Problem requirements:
Print the line that contains "autohaus_heine_gmbh@t-online.de", then every line after it until the entries end, exactly as they read; do not include pictures.

Information:
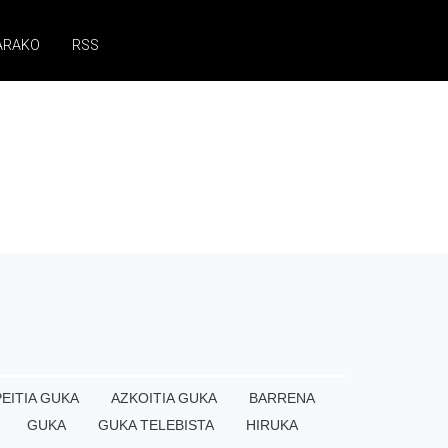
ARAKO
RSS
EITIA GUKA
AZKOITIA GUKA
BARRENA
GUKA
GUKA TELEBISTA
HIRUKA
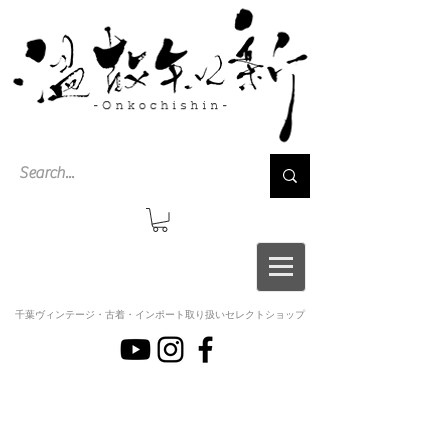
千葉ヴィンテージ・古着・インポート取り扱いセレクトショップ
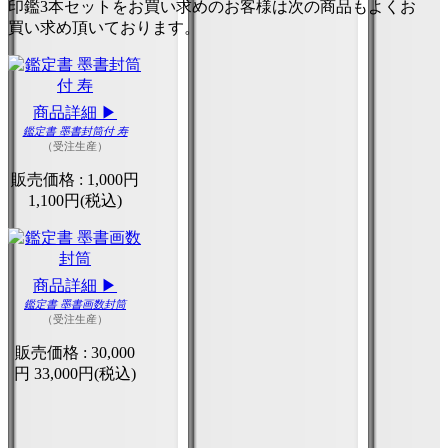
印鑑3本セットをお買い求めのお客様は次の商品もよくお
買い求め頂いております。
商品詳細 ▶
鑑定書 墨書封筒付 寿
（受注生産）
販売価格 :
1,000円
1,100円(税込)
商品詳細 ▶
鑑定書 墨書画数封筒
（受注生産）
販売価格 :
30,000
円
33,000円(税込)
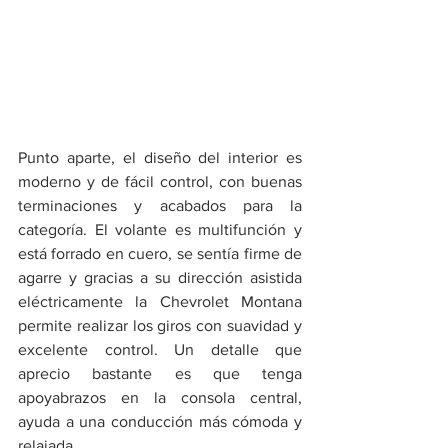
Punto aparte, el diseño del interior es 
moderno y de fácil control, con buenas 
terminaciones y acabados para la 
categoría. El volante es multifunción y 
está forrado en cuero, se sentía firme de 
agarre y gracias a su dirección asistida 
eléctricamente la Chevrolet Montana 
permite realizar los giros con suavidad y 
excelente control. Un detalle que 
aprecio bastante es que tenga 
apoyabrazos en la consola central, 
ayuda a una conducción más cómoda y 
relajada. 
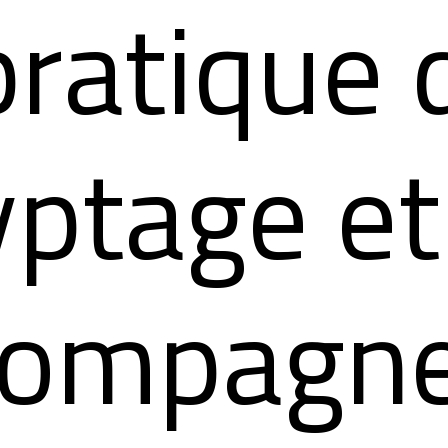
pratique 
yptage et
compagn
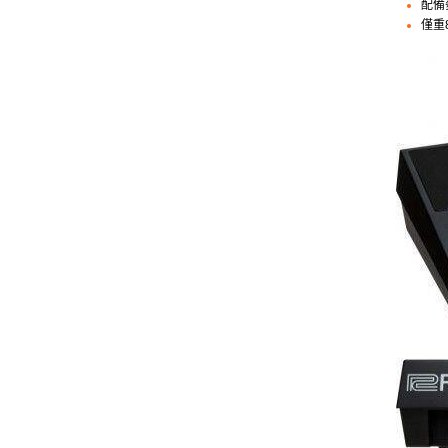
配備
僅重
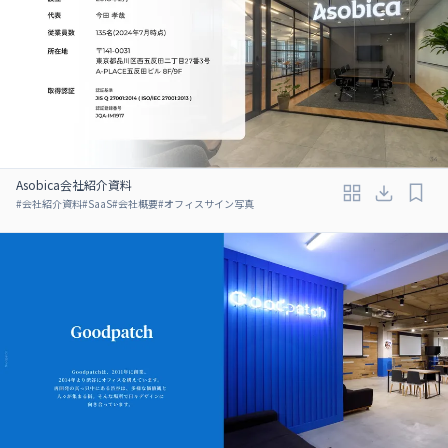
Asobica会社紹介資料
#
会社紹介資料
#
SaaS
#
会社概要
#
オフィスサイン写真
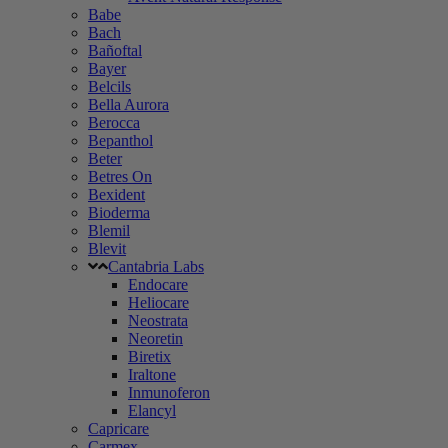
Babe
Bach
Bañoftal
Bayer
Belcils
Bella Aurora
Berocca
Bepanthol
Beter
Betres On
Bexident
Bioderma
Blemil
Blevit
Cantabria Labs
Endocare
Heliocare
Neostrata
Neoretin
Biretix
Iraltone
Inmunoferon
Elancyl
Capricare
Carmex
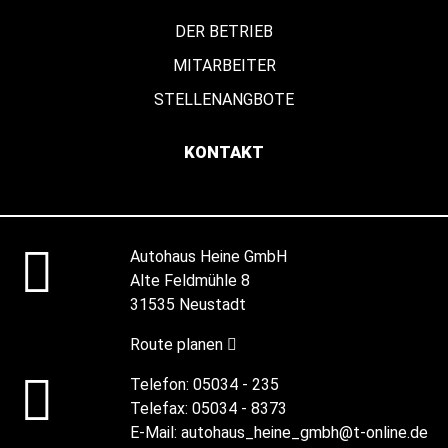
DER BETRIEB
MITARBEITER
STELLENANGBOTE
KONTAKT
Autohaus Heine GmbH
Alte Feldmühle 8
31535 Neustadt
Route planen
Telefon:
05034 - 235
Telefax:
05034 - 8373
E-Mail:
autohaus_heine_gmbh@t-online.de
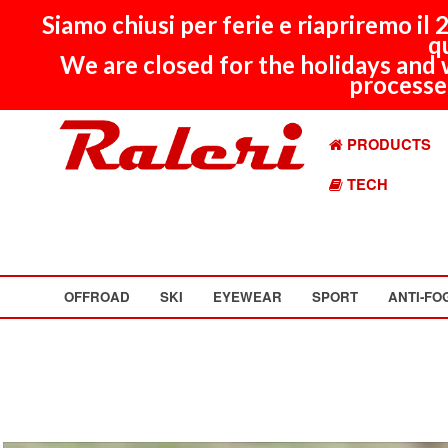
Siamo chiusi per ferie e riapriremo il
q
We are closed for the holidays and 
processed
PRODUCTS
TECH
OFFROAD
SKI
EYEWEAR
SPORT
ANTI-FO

Solution for this exercise:
autohaus_heine_gmbh@t-online.de
Siamo chiusi per ferie e riapriremo il
q
We are closed for the holidays and 
processed
PRODUCTS
TECH
OFFROAD
SKI
EYEWEAR
SPORT
ANTI-FO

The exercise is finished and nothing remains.